[Excerpted data — start]

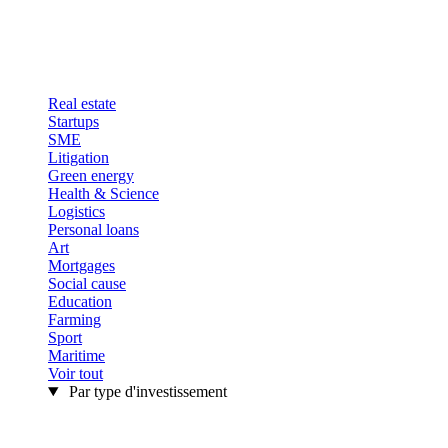
Real estate
Startups
SME
Litigation
Green energy
Health & Science
Logistics
Personal loans
Art
Mortgages
Social cause
Education
Farming
Sport
Maritime
Voir tout
Par type d'investissement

[Excerpted data — finish]

• About this exercise
If pictures appear in the data, do not print them; repeat the rest exactly.

• Answer box
Real estate
Startups
SME
Litigation
Green energy
Health & Science
Logistics
Personal loans
Art
Mortgages
Social cause
Education
Farming
Sport
Maritime
Voir tout
Par type d'investissement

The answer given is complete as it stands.